Viernes 15 de mayo de 2026. Lectura: 2'
Por Juan Carlos Nogueira
La eventual demanda internacional iniciada por Cardama contra el Estado uruguayo reabre un debate incómodo pero necesario: cuando las decisiones políticas generan perjuicios económicos para el país, ¿debe responder únicamente la sociedad o también quienes las adoptaron? El artículo 25° de la Constitución introduce una herramienta tan poco utilizada como decisiva para esa discusión.
La historia reciente de Uruguay registra cuantiosas pérdidas derivadas de decisiones políticas desacertadas y, en algunos casos, altamente cuestionadas.

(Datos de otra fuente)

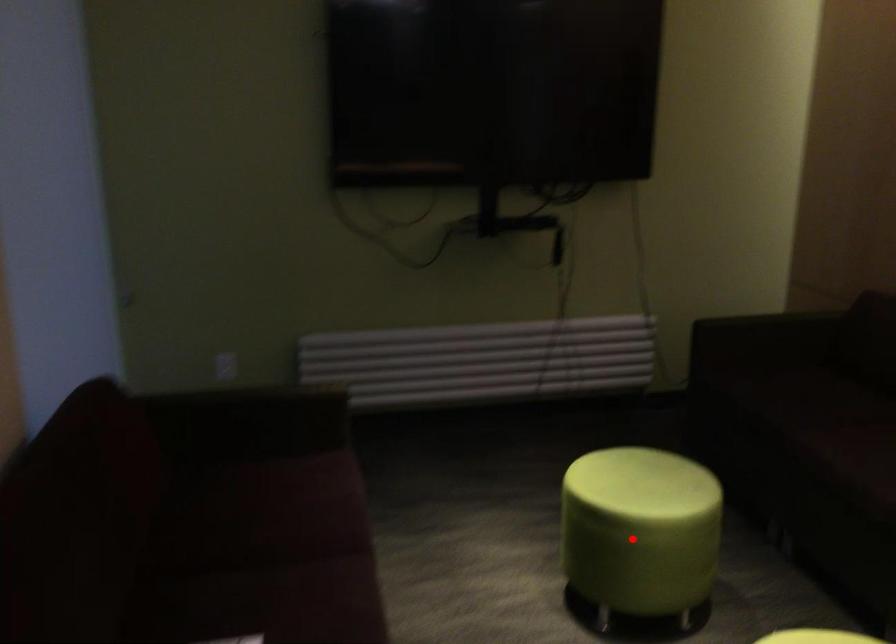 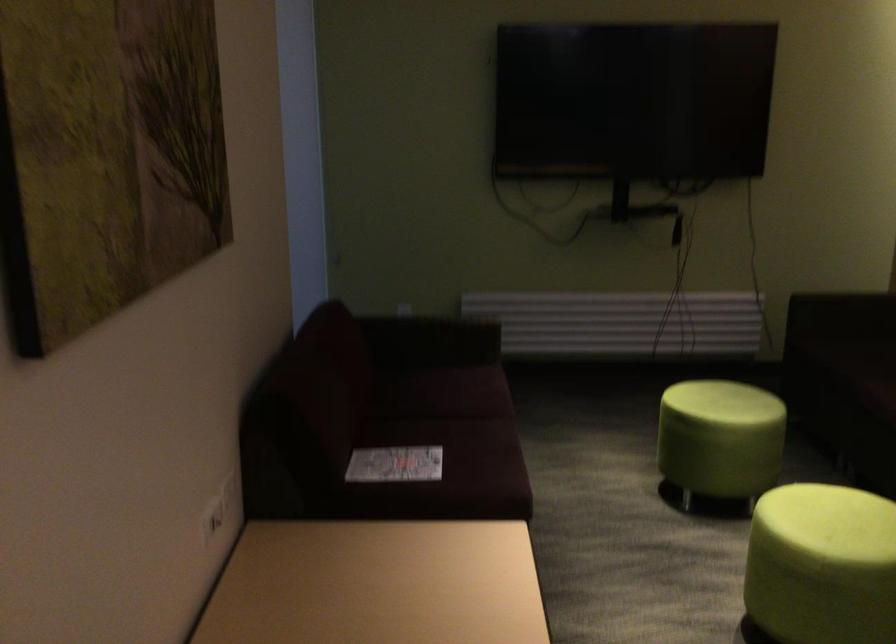 In the second image, find the point that corresponds to the highlighted location in the first image.

(719, 439) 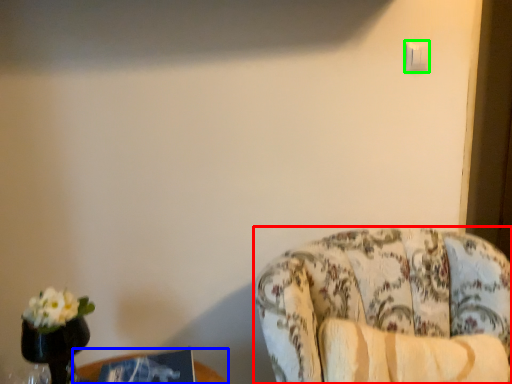 Question: Which object is the closest to the chair (highlighted by a red box)? Choose among these: table (highlighted by a blue box) or light switch (highlighted by a green box).

Choices:
 (A) table
 (B) light switch

Answer: (A) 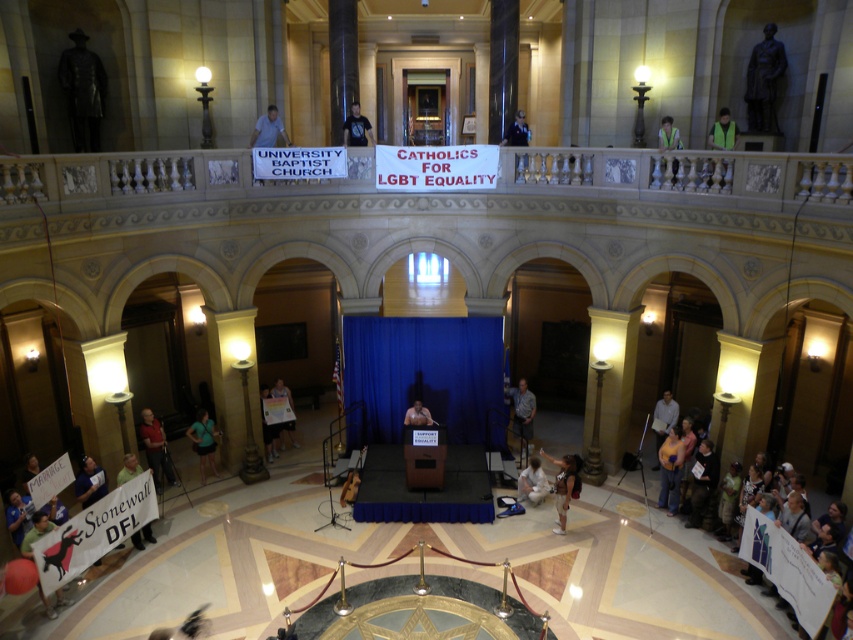 You are standing in the grand hall and want to reach a specific point marked at coordinates point (779, 51). If you are currently 40 feet away from that point, can you move forward to reach it?

The distance of point (779, 51) from viewer is 41.16 feet, so you are actually 40 feet away and still need to move 1.16 feet forward to reach it.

A modo de ejemplo, pueden citarse las pérdidas millonarias de ANCAP durante la gestión de Raúl Sendic, así como los casos de PLUNA, Envidrio, el Puerto de Aguas Profundas o la regasificadora Gas Sayago durante el gobierno de José Mujica.
En todos esos antecedentes, el resultado fue un rotundo fracaso económico para el Estado, con enormes costos asumidos por la sociedad, sin que ello derivara en consecuencias personales para quienes tomaron las decisiones, particularmente en los niveles superiores de conducción política. El costo institucional se socializó; la responsabilidad individual, en cambio, terminó diluyéndose.
Esta semana, la empresa Cardama inició un proceso de arbitraje ante la Cámara de Comercio Internacional tras la rescisión del contrato de las OPV. Según la empresa, la decisión adoptada por el gobierno uruguayo habría sido “contraria a derecho”.
Aquí aparece un elemento jurídicamente distinto respecto de los ejemplos anteriores: la posibilidad concreta de que el Estado uruguayo termine enfrentando una condena o una indemnización a favor de un tercero.
La Constitución de la República establece en su artículo 25° la llamada “acción de repetición”. Esto significa que, si el Estado debe indemnizar a terceros por daños causados por funcionarios en ejercicio de sus funciones, puede luego reclamar contra esos mismos funcionarios la suma abonada, siempre que exista dolo o culpa grave. El artículo no distingue jerarquías ni prevé excepciones para cargos de alta investidura.
Si del arbitraje iniciado por Cardama derivara una condena contra el Estado uruguayo, inevitablemente surgiría la discusión sobre la eventual aplicación de ese mecanismo constitucional. Y, en ese escenario, la atención recaería sobre quienes participaron directamente en la decisión de rescindir el contrato, entre ellos la ministra Sandra Lazo, el prosecretario Jorge Díaz y el presidente Yamandú Orsi.
Dejo planteada la pregunta:
¿Se activará efectivamente el mecanismo de repetición previsto en el artículo 25°?
Porque, si se ignora la Constitución, ¿dónde queda el contrato social que ella sostiene?